ISingSoprano Thu 25-Apr-13 17:24:37

I agree with the 'go to the horses mouth' advice.

Research the courses and individual universities closely as courses that sound the same may have very different entry requirements. For example, my ds applied to study marine biology. Some universities insisted on A level chemistry and some didn't.

senua Thu 25-Apr-13 22:13:49

Slapped wrist for not searching on other threads.

Sorry if I sounded a bit shortblush I was posting in a hurry. I knew that there was another thread somewhere. I've found it - it was started by, ahem, me!

lainiekazan Fri 26-Apr-13 18:44:52

Ah, thanks, Sensua. Read your thread and blush I'd even posted on it!
What did your ds decide to do in the end?

My confusion is that all the so-called insider knowledge says that Eng Lit is the only way to go, yet I looked at a number of the Russell Group universities and Eng Lang was acceptable. As were other what I believed to be "crappy" A Levels.

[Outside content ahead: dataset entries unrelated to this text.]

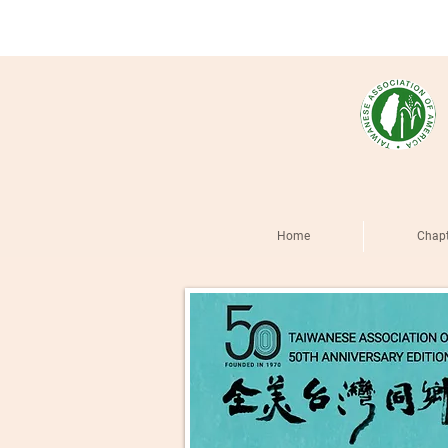
Home
Chapt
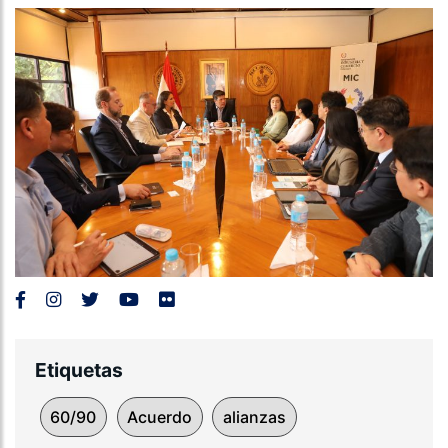
Etiquetas
60/90
Acuerdo
alianzas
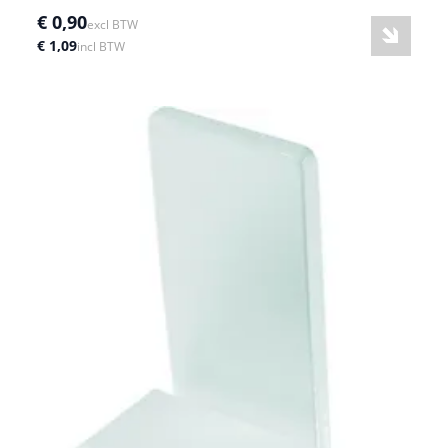
€ 0,90
excl BTW
€ 1,09
incl BTW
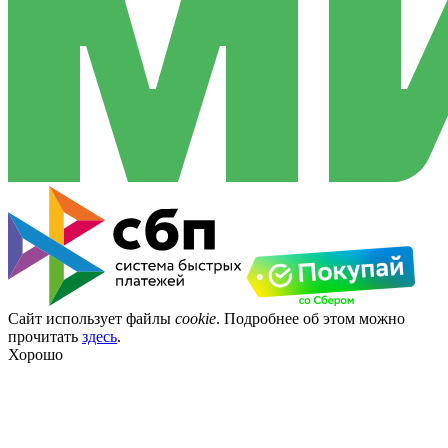
Сайт использует файлы
cookie
. Подробнее об этом можно
прочитать
здесь
.
Хорошо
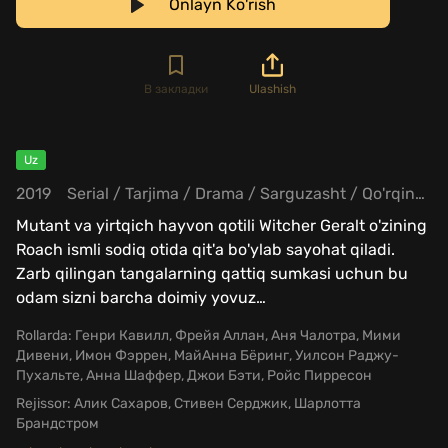
Onlayn Ko'rish
В закладки
Ulashish
Uz
2019
Serial
/
Tarjima
/
Drama
/
Sarguzasht
/
Qo'rqinchili
Mutant va yirtqich hayvon qotili Witcher Geralt o'zining
Roach ismli sodiq otida qit'a bo'ylab sayohat qiladi.
Zarb qilingan tangalarning qattiq sumkasi uchun bu
odam sizni barcha doimiy yovuz
…
Rollarda:
Генри Кавилл, Фрейя Аллан, Аня Чалотра, Мими
Дивени, Имон Фэррен, МайАнна Бёринг, Уилсон Раджу-
Пухальте, Анна Шаффер, Джои Бэти, Ройс Пирресон
Rejissor:
Алик Сахаров, Стивен Серджик, Шарлотта
Брандстром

Do universities make the same offers to people studying "easier" A Levels? Would a person taking English Literature and Latin be treated the same as one taking Eng Lang and Classical Civilisation? Seems unfair if that is the case.

senua Fri 26-Apr-13 19:40:00

It's so difficult to know what to do for the best because there are so many variables!

At this stage of Y11, I would have said that English was one of DS's main subjects. He went on to get A* A* at GCSE. He decided on Lit&Lang because he didn't fancy the syllabus for straight Lit. However, English was the subject that he dropped after Y12 (mainly due to poor teaching). The subject that he is going to read at University was his third choice when deciding on A Levels.
Things are so changeable and fluid when you are a teenager!confused

I think that the Lit v. Lang v. Lit&Lang question depends so much on what they intend to do next. Despite anecdotes to the contrary, it is probably safer to study Lit if going on to do something in that field at Uni. But if interests lie elsewhere, so English is the third or fourth subject, then it's probably not so vital.

TreeLuLa Fri 26-Apr-13 19:41:44

The Russell Group of Unis published a guide to this a year or so back.